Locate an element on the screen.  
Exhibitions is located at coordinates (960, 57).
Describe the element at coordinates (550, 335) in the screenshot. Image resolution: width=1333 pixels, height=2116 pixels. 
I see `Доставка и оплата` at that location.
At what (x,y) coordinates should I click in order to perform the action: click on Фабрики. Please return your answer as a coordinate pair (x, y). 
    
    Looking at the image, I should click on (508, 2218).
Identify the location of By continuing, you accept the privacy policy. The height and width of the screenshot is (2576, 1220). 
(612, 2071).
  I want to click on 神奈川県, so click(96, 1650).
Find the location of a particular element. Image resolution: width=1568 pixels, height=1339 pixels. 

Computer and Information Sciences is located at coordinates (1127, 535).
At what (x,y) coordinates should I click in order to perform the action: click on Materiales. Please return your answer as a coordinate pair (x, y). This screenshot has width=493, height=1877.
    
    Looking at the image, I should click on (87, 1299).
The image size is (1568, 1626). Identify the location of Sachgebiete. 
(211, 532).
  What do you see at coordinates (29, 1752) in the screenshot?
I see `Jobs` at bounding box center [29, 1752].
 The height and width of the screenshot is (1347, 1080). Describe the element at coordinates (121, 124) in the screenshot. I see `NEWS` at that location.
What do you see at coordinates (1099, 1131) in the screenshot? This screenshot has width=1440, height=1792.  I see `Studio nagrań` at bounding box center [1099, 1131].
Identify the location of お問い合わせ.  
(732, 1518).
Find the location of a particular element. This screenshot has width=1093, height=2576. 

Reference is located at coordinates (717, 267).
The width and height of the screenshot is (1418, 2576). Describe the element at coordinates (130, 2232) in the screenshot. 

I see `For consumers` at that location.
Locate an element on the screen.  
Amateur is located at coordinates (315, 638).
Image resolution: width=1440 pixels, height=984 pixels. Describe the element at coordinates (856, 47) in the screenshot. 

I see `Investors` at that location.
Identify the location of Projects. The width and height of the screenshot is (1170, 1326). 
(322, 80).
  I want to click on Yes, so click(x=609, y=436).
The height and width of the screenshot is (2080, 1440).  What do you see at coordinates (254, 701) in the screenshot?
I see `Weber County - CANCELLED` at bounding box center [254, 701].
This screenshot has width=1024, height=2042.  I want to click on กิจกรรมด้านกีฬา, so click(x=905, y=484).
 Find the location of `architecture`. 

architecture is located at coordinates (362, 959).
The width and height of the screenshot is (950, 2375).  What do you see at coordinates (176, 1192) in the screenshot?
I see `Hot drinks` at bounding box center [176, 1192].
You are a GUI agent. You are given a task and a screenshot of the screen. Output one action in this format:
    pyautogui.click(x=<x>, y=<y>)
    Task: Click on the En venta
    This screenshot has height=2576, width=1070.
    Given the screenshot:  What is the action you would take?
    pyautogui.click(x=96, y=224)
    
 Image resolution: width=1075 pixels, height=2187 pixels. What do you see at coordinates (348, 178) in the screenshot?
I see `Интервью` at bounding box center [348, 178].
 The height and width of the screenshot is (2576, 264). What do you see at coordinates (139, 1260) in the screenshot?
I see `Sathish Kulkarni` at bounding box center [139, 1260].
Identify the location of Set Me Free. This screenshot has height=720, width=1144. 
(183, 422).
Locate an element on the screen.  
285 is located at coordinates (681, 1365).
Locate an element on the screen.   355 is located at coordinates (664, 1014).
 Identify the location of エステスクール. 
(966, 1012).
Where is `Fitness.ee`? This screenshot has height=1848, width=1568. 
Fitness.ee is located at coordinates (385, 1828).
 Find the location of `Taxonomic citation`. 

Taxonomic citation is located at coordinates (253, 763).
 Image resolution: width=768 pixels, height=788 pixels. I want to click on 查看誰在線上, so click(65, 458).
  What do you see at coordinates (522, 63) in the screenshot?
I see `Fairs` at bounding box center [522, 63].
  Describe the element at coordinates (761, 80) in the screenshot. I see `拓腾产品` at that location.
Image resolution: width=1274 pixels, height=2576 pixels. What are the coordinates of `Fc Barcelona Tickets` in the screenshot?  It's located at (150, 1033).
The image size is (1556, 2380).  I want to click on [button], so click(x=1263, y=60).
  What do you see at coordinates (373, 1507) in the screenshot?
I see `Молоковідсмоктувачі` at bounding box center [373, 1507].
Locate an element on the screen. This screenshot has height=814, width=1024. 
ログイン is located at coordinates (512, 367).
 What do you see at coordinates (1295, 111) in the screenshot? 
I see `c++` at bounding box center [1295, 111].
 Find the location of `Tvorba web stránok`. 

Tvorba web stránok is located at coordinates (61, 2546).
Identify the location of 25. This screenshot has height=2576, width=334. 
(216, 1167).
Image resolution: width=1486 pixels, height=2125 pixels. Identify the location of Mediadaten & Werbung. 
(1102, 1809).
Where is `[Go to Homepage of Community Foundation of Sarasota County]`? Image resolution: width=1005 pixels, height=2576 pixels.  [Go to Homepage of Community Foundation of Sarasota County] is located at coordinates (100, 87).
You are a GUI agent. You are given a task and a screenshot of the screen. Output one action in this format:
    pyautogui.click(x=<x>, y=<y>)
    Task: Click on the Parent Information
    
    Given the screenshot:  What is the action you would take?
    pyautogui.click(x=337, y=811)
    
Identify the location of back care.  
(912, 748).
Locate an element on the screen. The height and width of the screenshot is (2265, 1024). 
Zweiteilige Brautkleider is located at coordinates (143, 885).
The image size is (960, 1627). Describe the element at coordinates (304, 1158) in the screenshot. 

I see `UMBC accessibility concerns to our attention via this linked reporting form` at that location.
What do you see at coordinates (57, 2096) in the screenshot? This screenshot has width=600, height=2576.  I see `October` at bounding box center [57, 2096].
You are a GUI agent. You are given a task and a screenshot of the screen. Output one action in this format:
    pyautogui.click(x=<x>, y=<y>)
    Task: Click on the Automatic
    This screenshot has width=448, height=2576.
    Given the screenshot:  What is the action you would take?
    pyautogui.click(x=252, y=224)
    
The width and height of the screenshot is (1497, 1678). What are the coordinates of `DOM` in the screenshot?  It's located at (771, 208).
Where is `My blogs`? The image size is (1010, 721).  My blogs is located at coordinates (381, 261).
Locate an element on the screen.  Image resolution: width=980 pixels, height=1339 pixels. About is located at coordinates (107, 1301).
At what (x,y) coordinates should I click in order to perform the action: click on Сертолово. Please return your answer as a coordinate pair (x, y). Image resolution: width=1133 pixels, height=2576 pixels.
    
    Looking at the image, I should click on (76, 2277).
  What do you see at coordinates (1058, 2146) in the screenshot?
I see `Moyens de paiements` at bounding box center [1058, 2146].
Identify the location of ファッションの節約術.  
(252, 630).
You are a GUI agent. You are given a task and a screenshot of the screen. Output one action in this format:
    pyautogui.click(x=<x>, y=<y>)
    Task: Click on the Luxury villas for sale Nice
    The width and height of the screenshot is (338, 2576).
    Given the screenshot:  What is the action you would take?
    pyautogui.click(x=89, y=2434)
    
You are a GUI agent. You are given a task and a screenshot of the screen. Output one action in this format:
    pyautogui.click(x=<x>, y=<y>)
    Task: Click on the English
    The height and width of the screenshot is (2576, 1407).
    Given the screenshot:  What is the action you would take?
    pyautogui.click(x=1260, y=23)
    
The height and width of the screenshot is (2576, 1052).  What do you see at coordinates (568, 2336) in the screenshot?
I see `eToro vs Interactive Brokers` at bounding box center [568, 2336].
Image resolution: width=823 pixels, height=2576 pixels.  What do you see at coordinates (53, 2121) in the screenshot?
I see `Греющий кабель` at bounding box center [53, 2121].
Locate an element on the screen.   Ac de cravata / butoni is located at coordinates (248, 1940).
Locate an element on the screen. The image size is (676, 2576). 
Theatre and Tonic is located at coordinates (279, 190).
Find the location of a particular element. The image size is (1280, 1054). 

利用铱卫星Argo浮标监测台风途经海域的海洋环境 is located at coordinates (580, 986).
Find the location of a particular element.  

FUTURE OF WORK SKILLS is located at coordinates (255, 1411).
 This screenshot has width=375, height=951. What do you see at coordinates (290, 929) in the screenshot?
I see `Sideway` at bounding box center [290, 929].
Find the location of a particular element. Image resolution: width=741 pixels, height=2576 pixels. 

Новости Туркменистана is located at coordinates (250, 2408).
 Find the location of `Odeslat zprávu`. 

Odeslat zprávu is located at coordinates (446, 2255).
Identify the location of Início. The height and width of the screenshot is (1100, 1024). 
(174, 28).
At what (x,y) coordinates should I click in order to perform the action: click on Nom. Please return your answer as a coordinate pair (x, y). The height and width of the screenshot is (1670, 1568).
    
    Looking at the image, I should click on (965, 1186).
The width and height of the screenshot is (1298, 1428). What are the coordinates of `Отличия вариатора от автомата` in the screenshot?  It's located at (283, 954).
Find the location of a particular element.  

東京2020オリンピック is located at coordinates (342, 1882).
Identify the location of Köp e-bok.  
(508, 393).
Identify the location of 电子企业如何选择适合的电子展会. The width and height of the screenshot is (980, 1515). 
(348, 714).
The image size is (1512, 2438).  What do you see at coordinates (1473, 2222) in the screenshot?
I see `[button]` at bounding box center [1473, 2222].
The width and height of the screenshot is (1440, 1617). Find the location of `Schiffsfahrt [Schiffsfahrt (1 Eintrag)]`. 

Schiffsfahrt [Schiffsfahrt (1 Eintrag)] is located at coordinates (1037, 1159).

•••

Would you please copy exactly the part of the entries above that begins at the line containing "Identify the location of エステスクール." and ends at the line containing "Image resolution: width=1274", both lines included?

 Identify the location of エステスクール. 
(966, 1012).
Where is `Fitness.ee`? This screenshot has height=1848, width=1568. 
Fitness.ee is located at coordinates (385, 1828).
 Find the location of `Taxonomic citation`. 

Taxonomic citation is located at coordinates (253, 763).
 Image resolution: width=768 pixels, height=788 pixels. I want to click on 查看誰在線上, so click(65, 458).
  What do you see at coordinates (522, 63) in the screenshot?
I see `Fairs` at bounding box center [522, 63].
  Describe the element at coordinates (761, 80) in the screenshot. I see `拓腾产品` at that location.
Image resolution: width=1274 pixels, height=2576 pixels. What are the coordinates of `Fc Barcelona Tickets` in the screenshot?  It's located at (150, 1033).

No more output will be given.